Composers: Mick Jagger & Keith Richards
Recording date: December 1971-March 1972        Recording location: Sunset Sound Studios, Los Angeles, USA
Producer: Jimmy Miller      Chief engineers: Andy Johns & Joe Zagarino
Performed onstage: 1969, 1972, 2002-03, 2006

Probable line-up:

Drums: Charlie Watts
Bass: Bill Wyman
Acoustic guitar: Keith Richards
Electric guitar: Keith Richards
Lead vocal: Mick Jagger
Harmony vocal: Keith Richards
Backing vocals: Mick Jagger & Keith Richards
Piano: Nicky Hopkins
Saxophone: Bobby Keys
Trumpet and/or trombone: Jim Price
Maracas: Jimmy Miller
Handclaps: ---
 

I'm the man on the mountain, come on up
I'm the plowman in the valley with a face full of mud
Yes I'm fumbling and I know my car don't start
Yes I'm stumbling and I know I play a bad guitar

Give me a little drink from your loving cup
Just one drink and I'll fall down drunk (yeah)

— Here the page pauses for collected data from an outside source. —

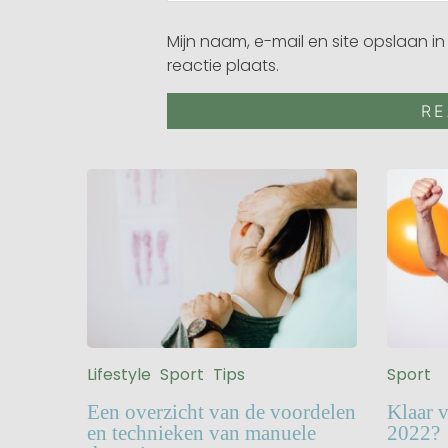
Mijn naam, e-mail en site opslaan i
reactie plaats.
Lifestyle
Sport
Tips
Sport
Een overzicht van de voordelen
Klaar 
en technieken van manuele
2022?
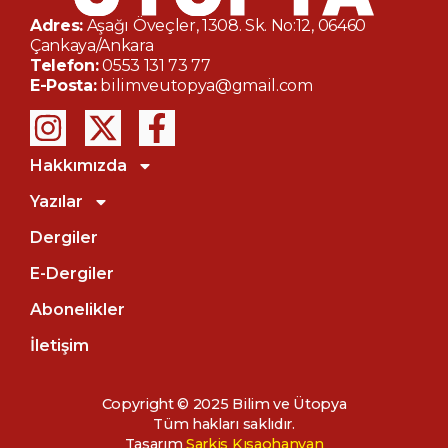
Adres:
Aşağı Öveçler, 1308. Sk. No:12, 06460
Çankaya/Ankara
Telefon:
0553 131 73 77
E-Posta:
bilimveutopya@gmail.com
Hakkımızda
Yazılar
Dergiler
E-Dergiler
Abonelikler
İletişim
Copyright © 2025 Bilim ve Ütopya
Tüm hakları saklıdır.
Paylaş:
ÖNCEKI YAZI
SONRAKI YAZI
Tasarım
Sarkis Kısaohanyan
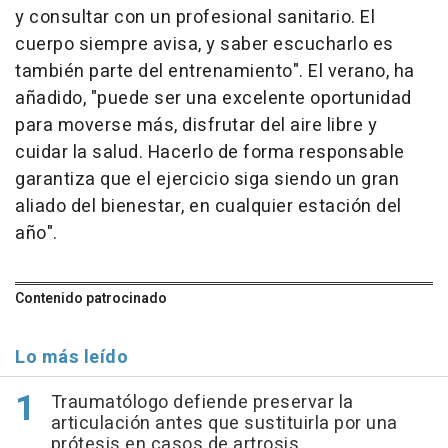
y consultar con un profesional sanitario. El
cuerpo siempre avisa, y saber escucharlo es
también parte del entrenamiento". El verano, ha
añadido, "puede ser una excelente oportunidad
para moverse más, disfrutar del aire libre y
cuidar la salud. Hacerlo de forma responsable
garantiza que el ejercicio siga siendo un gran
aliado del bienestar, en cualquier estación del
año".
Contenido patrocinado
Lo más leído
Traumatólogo defiende preservar la
articulación antes que sustituirla por una
prótesis en casos de artrosis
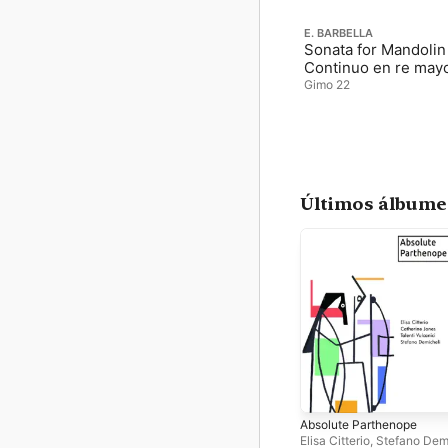
E. BARBELLA
Sonata for Mandolin
Continuo en re may
Gimo 22
Últimos álbume
Absolute Parthenope
Elisa Citterio
,
Stefano Dem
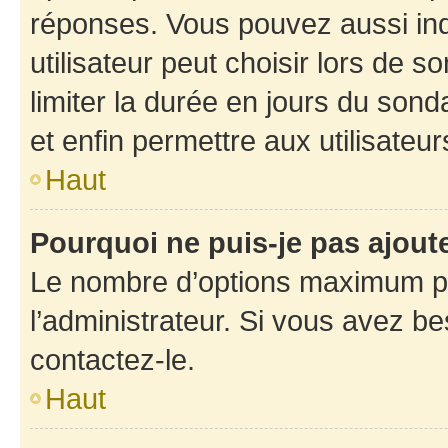
réponses. Vous pouvez aussi in
utilisateur peut choisir lors de so
limiter la durée en jours du sond
et enfin permettre aux utilisateur
Haut
Pourquoi ne puis-je pas ajou
Le nombre d’options maximum pa
l’administrateur. Si vous avez be
contactez-le.
Haut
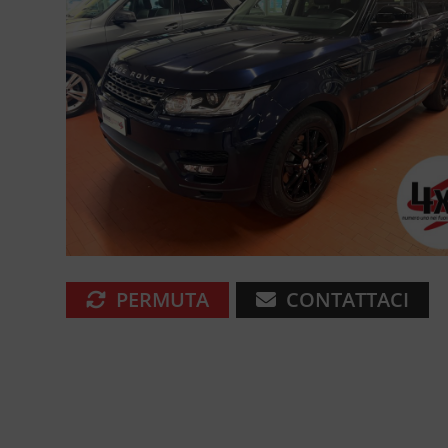
PERMUTA
CONTATTACI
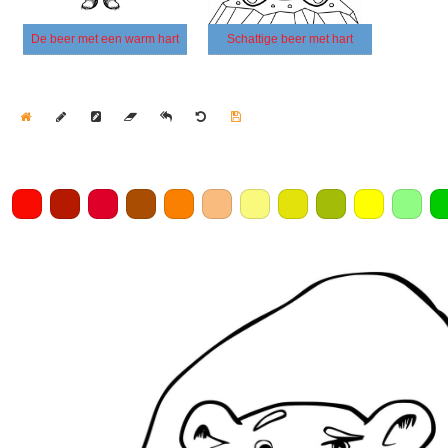
De beer met een warm hart
Schattige beer met hart
Home
Draw
Pencil
Eraser
Undo
Clear
Save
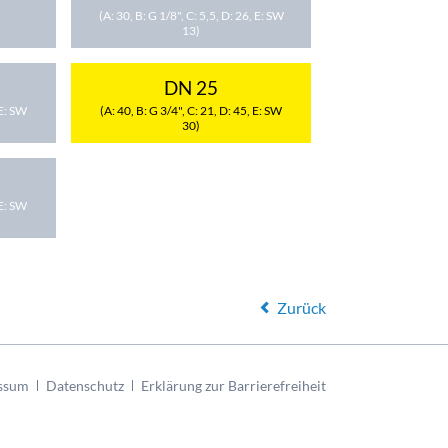
(A: 30, B: G 1/8", C: 5,5, D: 26, E: SW
13)
DN 25
 E: SW
(A: 40, B: G 3/4", C: 21, D: 45, E: SW
30)
 E: SW
Zurück
ssum
Datenschutz
Erklärung zur Barrierefreiheit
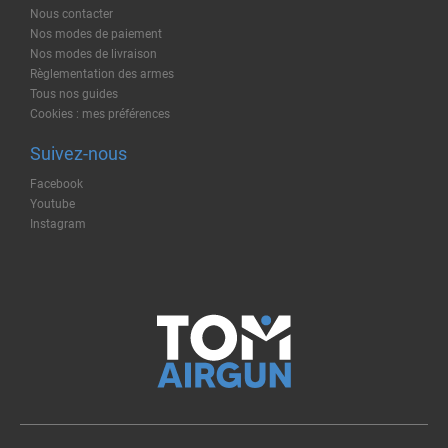
Nous contacter
Nos modes de paiement
Nos modes de livraison
Règlementation des armes
Tous nos guides
Cookies : mes préférences
Suivez-nous
Facebook
Youtube
Instagram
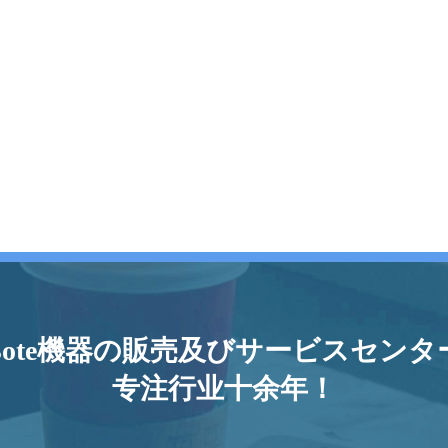
Bote機器の販売及びサービスセンタ
专注行业十余年！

I'm the man who walks the hillside in the sweet summer sun
I'm the man that brings you roses when you ain't got none
Well I can run and jump and fish but I won't fight
You if you want to push and pull with me all night

I feel so humble with you tonight just sitting in front of the fire
See your face dancing in the flame, feel your mouth kissing me again
What a beautiful buzz, what a beautiful buzz

Oh what a beautiful buzz, what a beautiful buzz

Yes I am nitty gritty and my shirt's all torn
But I would love to spill the beans with you 'til dawn

Give me a little drink...

(...) Yeah,  let's it slow it down, baby
Come on up...
 
 

TrackTalk

Mick made a mistake with the credits on two of the cuts. He listed Mick Taylor or somebody as playing bass on Loving Cup and one other track. It was really me.

- Bill Wyman, 1981


Loving Cup... offers a few possibilities where you can turn some (bass) runs around or do some little slide things...

- Bill Wyman, 1978


On the Forty Licks tour, when we were preparing the set list for a show in Yokohama, Chuck Leavell suggested we play Loving Cup, the ballad from Exile On Main Street. I didn't want to play the tune and I said, Chuck, this is going to die a death in Yokohama. I can't even remember the bloody song, and no one likes it. I've done it loads of times in America, it doesn't go down that well, it's a very difficult song to sing, and I'm fed up with it! Chuck went, Stick in the mud! so I gave in and put it in the set-list. Lo and behold, we went out, started the song and they all began applauding... Which just proves how, over time, some of these songs acquire a certain existence, or value, that they never had when they first came out. People will say, What a wonderful song that was, when it was virtually ignored at the time it was released.